Composition testing is important because new labeling requirements may not be enough to prevent manufacturers from including unlisted ingredients in their products, Bekker, Flores, and Sinha warn. They explain that composition testing would validate manufacturers’ claims about the ingredients in their supplements by having them submit their supplements for testing at an independent, FDA approved laboratory.

They further suggest post-market reform, including for FDA to be able to quickly remove adulterated supplements from the market. Bekker, Flores, and Sinha propose that FDA be able to bypass voluntary recall once it finds that a supplement is adulterated, misbranded, unsafe, or ineffective, shifting the burden of proof to manufacturers to demonstrate their product is safe before it can return to the market. The coauthors argue that shifting the burden to manufacturers would conserve limited agency resources and ensure that supplements do not contain unreported drugs.
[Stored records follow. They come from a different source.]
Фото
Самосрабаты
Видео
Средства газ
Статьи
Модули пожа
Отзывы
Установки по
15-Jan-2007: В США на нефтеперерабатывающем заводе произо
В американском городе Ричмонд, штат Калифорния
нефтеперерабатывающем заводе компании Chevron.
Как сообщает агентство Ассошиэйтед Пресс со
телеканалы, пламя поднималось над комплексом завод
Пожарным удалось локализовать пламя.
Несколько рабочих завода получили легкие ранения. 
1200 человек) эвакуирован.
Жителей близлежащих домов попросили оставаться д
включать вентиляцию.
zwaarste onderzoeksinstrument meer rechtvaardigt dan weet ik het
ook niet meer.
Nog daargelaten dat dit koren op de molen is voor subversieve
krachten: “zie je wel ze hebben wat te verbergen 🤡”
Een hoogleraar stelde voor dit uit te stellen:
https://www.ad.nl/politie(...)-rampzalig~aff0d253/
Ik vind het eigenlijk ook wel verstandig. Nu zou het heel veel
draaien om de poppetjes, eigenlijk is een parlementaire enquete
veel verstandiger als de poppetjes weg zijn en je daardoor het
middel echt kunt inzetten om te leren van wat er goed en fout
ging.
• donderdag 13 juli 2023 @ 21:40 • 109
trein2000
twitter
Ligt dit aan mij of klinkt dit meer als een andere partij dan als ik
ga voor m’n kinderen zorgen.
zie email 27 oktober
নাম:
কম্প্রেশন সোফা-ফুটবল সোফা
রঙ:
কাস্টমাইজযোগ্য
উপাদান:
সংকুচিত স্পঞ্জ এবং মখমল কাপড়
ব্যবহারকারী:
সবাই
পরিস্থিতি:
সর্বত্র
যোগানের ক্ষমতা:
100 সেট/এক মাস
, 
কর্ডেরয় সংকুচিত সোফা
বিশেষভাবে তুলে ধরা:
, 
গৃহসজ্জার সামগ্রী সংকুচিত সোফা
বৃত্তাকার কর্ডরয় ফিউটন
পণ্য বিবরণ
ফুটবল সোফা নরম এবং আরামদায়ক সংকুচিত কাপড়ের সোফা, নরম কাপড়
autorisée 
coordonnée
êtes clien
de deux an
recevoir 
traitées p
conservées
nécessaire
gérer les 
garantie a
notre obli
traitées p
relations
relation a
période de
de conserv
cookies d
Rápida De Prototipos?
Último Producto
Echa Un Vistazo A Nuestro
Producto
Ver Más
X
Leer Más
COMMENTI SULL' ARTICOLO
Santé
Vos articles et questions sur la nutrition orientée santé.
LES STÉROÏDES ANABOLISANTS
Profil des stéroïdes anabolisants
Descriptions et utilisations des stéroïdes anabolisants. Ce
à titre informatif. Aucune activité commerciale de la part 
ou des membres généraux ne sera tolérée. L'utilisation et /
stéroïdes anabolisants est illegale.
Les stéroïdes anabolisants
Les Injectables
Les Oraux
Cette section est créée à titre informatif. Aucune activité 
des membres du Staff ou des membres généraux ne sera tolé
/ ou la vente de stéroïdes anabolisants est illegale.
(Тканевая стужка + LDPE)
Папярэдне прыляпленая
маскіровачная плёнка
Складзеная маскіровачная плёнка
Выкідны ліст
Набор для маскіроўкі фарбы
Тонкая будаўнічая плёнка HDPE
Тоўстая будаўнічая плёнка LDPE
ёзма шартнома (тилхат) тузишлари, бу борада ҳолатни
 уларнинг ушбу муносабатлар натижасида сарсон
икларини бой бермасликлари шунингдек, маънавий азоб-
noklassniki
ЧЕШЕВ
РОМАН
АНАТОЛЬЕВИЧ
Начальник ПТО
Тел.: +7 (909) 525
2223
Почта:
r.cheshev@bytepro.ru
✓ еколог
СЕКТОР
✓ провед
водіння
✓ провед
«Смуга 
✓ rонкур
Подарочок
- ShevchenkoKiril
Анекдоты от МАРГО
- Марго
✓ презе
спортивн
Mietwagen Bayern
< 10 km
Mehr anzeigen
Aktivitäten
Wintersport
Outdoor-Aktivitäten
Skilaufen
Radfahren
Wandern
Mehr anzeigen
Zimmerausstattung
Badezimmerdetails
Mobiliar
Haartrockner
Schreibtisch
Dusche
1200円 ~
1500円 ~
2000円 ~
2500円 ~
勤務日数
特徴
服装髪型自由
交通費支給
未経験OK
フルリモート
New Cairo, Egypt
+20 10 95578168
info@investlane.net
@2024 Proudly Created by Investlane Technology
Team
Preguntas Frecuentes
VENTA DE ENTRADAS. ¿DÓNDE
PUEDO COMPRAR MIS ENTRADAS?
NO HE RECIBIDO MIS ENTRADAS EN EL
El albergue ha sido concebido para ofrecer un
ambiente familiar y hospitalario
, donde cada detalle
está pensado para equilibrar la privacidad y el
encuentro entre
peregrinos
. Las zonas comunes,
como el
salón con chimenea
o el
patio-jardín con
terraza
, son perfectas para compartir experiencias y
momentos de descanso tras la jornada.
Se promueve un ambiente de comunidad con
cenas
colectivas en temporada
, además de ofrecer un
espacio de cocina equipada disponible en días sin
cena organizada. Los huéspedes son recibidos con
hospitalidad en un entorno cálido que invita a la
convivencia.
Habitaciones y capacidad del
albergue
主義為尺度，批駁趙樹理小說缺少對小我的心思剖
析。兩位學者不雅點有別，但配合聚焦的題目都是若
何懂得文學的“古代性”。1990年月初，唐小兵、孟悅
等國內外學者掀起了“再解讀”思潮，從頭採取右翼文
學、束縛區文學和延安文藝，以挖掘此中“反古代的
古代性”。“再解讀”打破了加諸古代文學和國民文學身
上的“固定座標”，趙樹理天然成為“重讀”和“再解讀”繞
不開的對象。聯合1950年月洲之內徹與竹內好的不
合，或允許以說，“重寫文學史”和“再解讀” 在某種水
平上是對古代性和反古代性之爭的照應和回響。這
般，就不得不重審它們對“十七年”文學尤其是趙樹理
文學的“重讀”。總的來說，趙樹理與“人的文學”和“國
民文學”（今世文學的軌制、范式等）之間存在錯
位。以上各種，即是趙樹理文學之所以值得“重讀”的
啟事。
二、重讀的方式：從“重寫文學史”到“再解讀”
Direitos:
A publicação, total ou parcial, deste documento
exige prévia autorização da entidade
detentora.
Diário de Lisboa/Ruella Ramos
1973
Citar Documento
Acknowledging that increased oversight comes with increased need for funding, Bekker, Flores, and Sinha propose that Congress tax supplement manufacturers and distributors. Congress could place funds from these taxes into a new trust fund that FDA could then rely on as funding for oversight, the authors suggest. Although taxing supplements may push manufacturers to increase prices, they argue that supplements with a “legitimate medical purpose” such as prenatal vitamins, would be exempt from price increases when prescribed by a physician.

Bekker, Flores, and Sinha conclude that increasing FDA’s authority is necessary to protect consumers, but it is up to consumers to decide whether they value unrestricted access to supplements over safety.